Ribat

Ribat, che in palestinese significa “resistenza”, è un asilo che si trova proprio nel campo profughi di Deieshesh. Al suo interno vi lavorano tre maestre oltre alla direttrice, ed è gestito sotto forma di associazione; in questo modo è ancora la comunità interna che se ne occupa e se ne prende carico, attraverso un’ assemblea che si ritrova e decide il da farsi per questo posto.

I bambini sono una quarantina, divisi in due classi a seconda dell ‘ età: quella dei più piccoli di 3/4 anni. e quella dei più grandi sui 5 anni. Prima del compimento dei 3 anni i bambini rimangono a casa con la mamma, dopo i 5 invece iniziano le elementari.

Le attività sono scandite in base ad un tema settimanale, ripreso ogni giorno con strumenti diversi: il disegno, la pittura, il modellaggio e anche la costruzione di oggetti tramite materiali di recupero e riciclo. Una sostanziale differenza rispetto ai nostri asili è che qui, già alla scuola di infanzia, si inizia una prima alfabetizzazione. Ai bambini vengono insegnate le lettere dell ‘ alfabeto, però tramite giochi, canzoni e filastrocche, associandole ad oggetti per loro semplici, o anche ai colori.

 

Visto il contesto politico-sociale, viene insegnata fin dalla tenera età, la storia della Palestina, le date importanti, e anche ricorrenze legate alla religione, tramite il mezzo delle favole o delle leggende, uno strumento comprensibile per i bambini così piccoli e che attrae, in ogni luogo, la loro attenzione.

Oggi ad esempio ho assistito al racconto della storia di Maometto e l’elefante, perché il 20 novembre per il mondo islamico, si celebra la festa per la ricorrenza del compleanno del profeta. Dopo il racconto i bimbi sono stati invitati a fare un disegno, ognuno interpretando liberamente secondo la propria fantasia, la storia appena ascoltata.

E poi si è festeggiato tutti insieme con torte, dolci, frutta e succhi, proprio come un vero compleanno.

Tutto questo non viene raccontato per mettere a confronto due sistemi scolastici diversi, che comunque a quanto pare, nel rapportarsi al bambino così piccolo, non sono tanto lontani, ma al contrario proprio per sottolinearne le vicinanze: gioco, racconto e amore sono le parole d’ordine di questo asilo.

La vara e tangibile differenza sta nel contesto in cui sono inseriti: la Palestina vive l’ occupazione israeliana da 70 anni, facendo così mancare risorse che a volte da noi in Italia, sono davvero date per scontate: acqua corrente, elettricità, strutture adatte ai bambini.

L’acqua corrente come l’elettricità vengono fornite direttamente da Israele, che piano piano, si sta impossessando di tutte le risorse idriche naturali del territorio, e per questo ha il potere di decidere se erogarle o meno.
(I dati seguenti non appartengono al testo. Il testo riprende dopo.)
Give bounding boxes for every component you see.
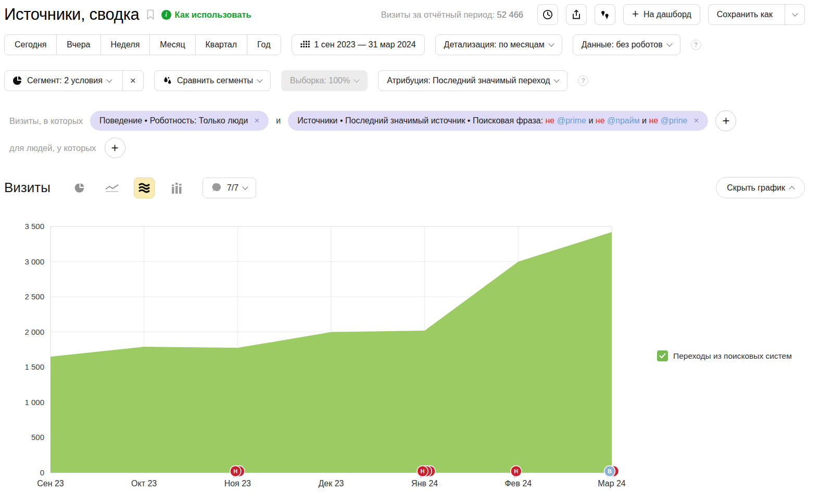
tab-week[interactable]: Неделя [100,35,150,55]
pie-chart-type-button[interactable] [69,178,90,198]
chevron-down-icon [554,77,560,82]
line-chart-icon [105,183,119,193]
people-filters: для людей, у которых + [9,137,125,158]
line-chart-type-button[interactable] [102,178,122,198]
legend-label: Переходы из поисковых систем [673,351,792,361]
area-chart-icon [138,182,150,194]
robotness-filter-chip[interactable]: Поведение • Роботность: Только люди × [90,111,269,131]
chevron-down-icon [242,184,248,190]
svg-text:1 000: 1 000 [24,398,44,407]
period-tabs: Сегодня Вчера Неделя Месяц Квартал Год [4,34,281,55]
tab-month[interactable]: Месяц [149,35,195,55]
data-filter-dropdown[interactable]: Данные: без роботов [573,34,680,55]
pie-chart-icon [74,182,85,194]
svg-text:Окт 23: Окт 23 [131,479,157,488]
page-header: Источники, сводка i Как использовать Виз… [4,4,805,25]
svg-text:Фев 24: Фев 24 [504,479,532,488]
bar-chart-type-button[interactable] [166,178,187,198]
annotation-marker[interactable]: Н [511,466,522,478]
svg-text:Сен 23: Сен 23 [37,479,64,488]
svg-text:3 500: 3 500 [24,222,44,231]
svg-text:Н: Н [234,468,238,474]
annotation-marker[interactable]: В [604,466,619,478]
search-phrase-filter-chip[interactable]: Источники • Последний значимый источник … [288,111,708,131]
add-people-condition-button[interactable]: + [105,137,125,158]
history-button[interactable] [537,4,558,25]
sampling-dropdown[interactable]: Выборка: 100% [281,70,368,91]
export-icon [571,9,582,20]
segment-dropdown[interactable]: Сегмент: 2 условия × [4,70,144,91]
and-connector: и [276,116,281,125]
chart-legend: Переходы из поисковых систем [657,350,792,361]
svg-text:500: 500 [31,433,44,442]
annotation-marker[interactable]: Н [417,466,435,478]
chevron-down-icon [792,10,798,16]
chevron-down-icon [257,77,262,82]
chevron-up-icon [789,186,794,192]
quotes-icon [600,9,610,20]
help-icon[interactable]: ? [578,75,588,86]
tab-today[interactable]: Сегодня [5,35,56,55]
tab-yesterday[interactable]: Вчера [56,35,100,55]
bookmark-icon[interactable] [146,9,155,20]
tab-year[interactable]: Год [247,35,280,55]
detalization-dropdown[interactable]: Детализация: по месяцам [435,34,562,55]
close-icon[interactable]: × [254,116,259,126]
save-as-dropdown[interactable] [785,5,804,24]
segment-bar: Сегмент: 2 условия × Сравнить сегменты В… [4,70,588,91]
annotations-quotes-button[interactable] [595,4,615,25]
date-range-button[interactable]: 1 сен 2023 — 31 мар 2024 [292,34,425,55]
add-to-dashboard-button[interactable]: + На дашборд [623,4,700,25]
segment-pie-icon [13,76,22,85]
plus-icon: + [632,8,639,20]
svg-text:В: В [608,468,612,474]
save-as-button[interactable]: Сохранить как [708,4,805,25]
bar-chart-icon [170,182,183,194]
chevron-down-icon [354,77,359,82]
help-icon[interactable]: ? [691,40,701,50]
visits-area-chart[interactable]: 05001 0001 5002 0002 5003 0003 500Сен 23… [0,216,651,500]
compare-drops-icon [163,76,172,86]
visits-in-which-label: Визиты, в которых [9,116,83,126]
svg-text:2 500: 2 500 [24,292,44,301]
close-icon[interactable]: × [693,116,699,126]
chart-header: Визиты [4,177,805,198]
svg-text:Н: Н [514,468,519,474]
add-visit-condition-button[interactable]: + [715,110,736,131]
attribution-dropdown[interactable]: Атрибуция: Последний значимый переход [378,70,567,91]
area-chart-type-button[interactable] [134,178,155,198]
svg-text:3 000: 3 000 [24,257,44,266]
chevron-down-icon [106,77,112,82]
annotation-marker[interactable]: Н [230,466,245,478]
svg-text:1 500: 1 500 [24,362,44,371]
comment-bubble-icon [211,182,222,193]
legend-checkbox[interactable] [657,350,668,361]
chart-title: Визиты [4,180,51,196]
chevron-down-icon [666,41,672,46]
chevron-down-icon [548,41,554,46]
calendar-grid-icon [300,41,310,49]
svg-text:Янв 24: Янв 24 [411,479,438,488]
svg-text:Мар 24: Мар 24 [598,479,626,488]
how-to-use-link[interactable]: i Как использовать [161,10,251,20]
svg-text:Н: Н [421,468,425,474]
for-people-label: для людей, у которых [9,143,96,153]
visit-filters: Визиты, в которых Поведение • Роботность… [9,110,736,131]
info-icon: i [161,10,171,20]
annotations-dropdown[interactable]: 7/7 [203,178,256,198]
svg-text:Ноя 23: Ноя 23 [224,479,251,488]
export-button[interactable] [566,4,587,25]
svg-text:0: 0 [40,468,44,477]
period-bar: Сегодня Вчера Неделя Месяц Квартал Год 1… [4,34,701,55]
hide-chart-button[interactable]: Скрыть график [716,177,805,198]
segment-close-button[interactable]: × [122,71,143,91]
svg-text:2 000: 2 000 [24,327,44,336]
visits-period-summary: Визиты за отчётный период: 52 466 [381,10,523,20]
search-phrase-chip-text: Источники • Последний значимый источник … [297,116,687,125]
visits-chart-area: 05001 0001 5002 0002 5003 0003 500Сен 23… [0,216,833,504]
page-title: Источники, сводка [4,5,140,24]
clock-icon [542,9,553,20]
svg-text:Дек 23: Дек 23 [319,479,344,488]
tab-quarter[interactable]: Квартал [195,35,247,55]
compare-segments-button[interactable]: Сравнить сегменты [154,70,271,91]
Su tutti i tetti delle case a Deishesh non mancano le cisterne dove viene raccolta l’acqua per non ritrovarsi nella spiacevole situazione che manchi, anche per giorni a volte.

Nonostante tutto questo, l’impressione che si ha stando in questo asilo, è appunto che il primo strumenti educativi siano l’accoglienza e l’attenzione per l’altro, o come dicono qui “habibi”, termine che significa letteralmente “amore mio”, con cui si rivolgono ad ogni singolo bambino.

E’ stata tanta anche la curiosità dei bambini nei miei confronti, ma soprattutto la semplicità con cui mi hanno accolta in questo luogo sicuro, riconoscendomi e chiamandomi molto in fretta maestra. Ci tenevamo a mostrarmi i propri lavori, come i disegni, e a condividere con me i gesti e i momenti della loro quotidianità in asilo. Ed è proprio in questi momenti che sento più vicina la mia quotidianità dell’ asilo in cui lavoro e la mancanza dei “miei bimbi” si fa più lieve.